This is the stickleback. The males of the species have a reputation for being wonderful fathers. They are so baby-crazy that if their nests are empty they will steal the eggs of other males, just to get a little something to watch over. But, wait! Just how did their nests become empty in the first place?
It’s odd that the fish stealing eggs wouldn’t have mates already. Stickleback females choose their mates by color and health. Males that have managed to turn a beautiful scarlet color while remaining robust are sought-after. Egg-stealers usually look so good and seem so energetic, what could have happened to make their nests empty? And where could they have gotten the protein to become so beautiful?
If an idea is beginning to dawn on you, don’t feel too clever. It dawned on the female sticklebacks first.

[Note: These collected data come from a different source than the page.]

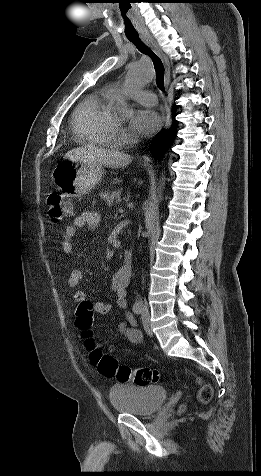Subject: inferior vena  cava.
I'll return each mask as SVG.
<instances>
[{
  "label": "inferior vena cava",
  "mask_w": 261,
  "mask_h": 476,
  "mask_svg": "<svg viewBox=\"0 0 261 476\" xmlns=\"http://www.w3.org/2000/svg\"><path fill=\"white\" fill-rule=\"evenodd\" d=\"M132 142H133L134 144L137 143V142H138L137 138H134V139L132 140ZM144 310H145V311H148V309H147V304H146V303L144 304Z\"/></svg>",
  "instance_id": "1"
}]
</instances>
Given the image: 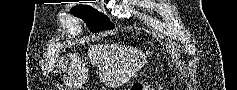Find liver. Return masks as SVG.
Returning <instances> with one entry per match:
<instances>
[{
    "instance_id": "liver-1",
    "label": "liver",
    "mask_w": 237,
    "mask_h": 90,
    "mask_svg": "<svg viewBox=\"0 0 237 90\" xmlns=\"http://www.w3.org/2000/svg\"><path fill=\"white\" fill-rule=\"evenodd\" d=\"M114 54V50L112 48H109V46H90L88 48L87 56L91 58V60H94V62H97L99 60L98 64H106V62H111L110 56ZM69 60L70 62H67V64H71V68L67 70V74L69 76V84L71 90H81V88H84L87 80H88V74L89 70L88 68H85L86 60H83V58H80V54H69ZM83 62H86V64H83Z\"/></svg>"
}]
</instances>
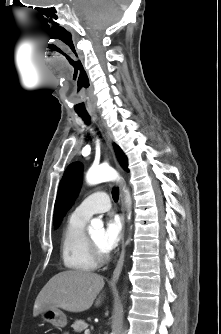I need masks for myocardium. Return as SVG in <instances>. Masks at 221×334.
Wrapping results in <instances>:
<instances>
[{"mask_svg":"<svg viewBox=\"0 0 221 334\" xmlns=\"http://www.w3.org/2000/svg\"><path fill=\"white\" fill-rule=\"evenodd\" d=\"M87 241H88V245L91 251L92 256L94 257V259L96 260L97 263H105L108 258L109 255L107 254L106 251H104L103 249H101L91 238V236L87 235Z\"/></svg>","mask_w":221,"mask_h":334,"instance_id":"myocardium-1","label":"myocardium"}]
</instances>
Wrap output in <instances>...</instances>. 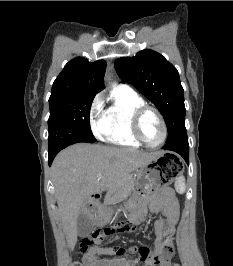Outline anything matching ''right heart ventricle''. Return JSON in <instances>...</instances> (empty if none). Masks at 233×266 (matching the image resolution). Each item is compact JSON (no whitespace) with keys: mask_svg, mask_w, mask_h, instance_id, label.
<instances>
[{"mask_svg":"<svg viewBox=\"0 0 233 266\" xmlns=\"http://www.w3.org/2000/svg\"><path fill=\"white\" fill-rule=\"evenodd\" d=\"M143 104V98L130 87H114L110 93V104L104 113V140L114 145L140 147L141 144L132 134L131 119L134 110Z\"/></svg>","mask_w":233,"mask_h":266,"instance_id":"e07e8e85","label":"right heart ventricle"}]
</instances>
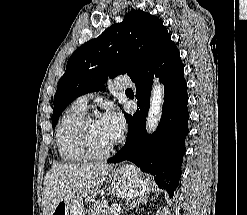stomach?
<instances>
[{
	"label": "stomach",
	"instance_id": "obj_1",
	"mask_svg": "<svg viewBox=\"0 0 247 215\" xmlns=\"http://www.w3.org/2000/svg\"><path fill=\"white\" fill-rule=\"evenodd\" d=\"M108 182L112 191L120 198L130 199L149 192V179L143 180L134 166L127 165L113 171ZM81 199H63L51 215H84Z\"/></svg>",
	"mask_w": 247,
	"mask_h": 215
}]
</instances>
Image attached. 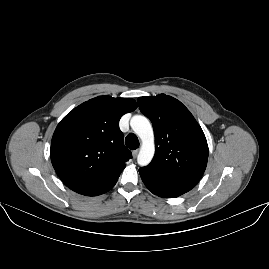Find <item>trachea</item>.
<instances>
[{"mask_svg":"<svg viewBox=\"0 0 269 269\" xmlns=\"http://www.w3.org/2000/svg\"><path fill=\"white\" fill-rule=\"evenodd\" d=\"M125 144L131 150L137 149L139 146L137 136L133 133L128 134L127 137L125 138Z\"/></svg>","mask_w":269,"mask_h":269,"instance_id":"3493384b","label":"trachea"}]
</instances>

Male sticklebacks whose initial matings have left them with a small clutch of eggs sometimes cut their losses (and all the energy they would have to spend on rearing the small group of offspring) and eat all of their potential children. The eggs give them the color and vigor to attract a better mate—one who will fill their nest with eggs. Females have gotten wise to this, which is why males with empty nests will try to steal a few eggs from other males. That way they can eat their babies, and still look like the kind of guy who would never do that kind of thing. Now, even innocent males will try to grab a few eggs, just to keep from looking like ovicidal maniacs.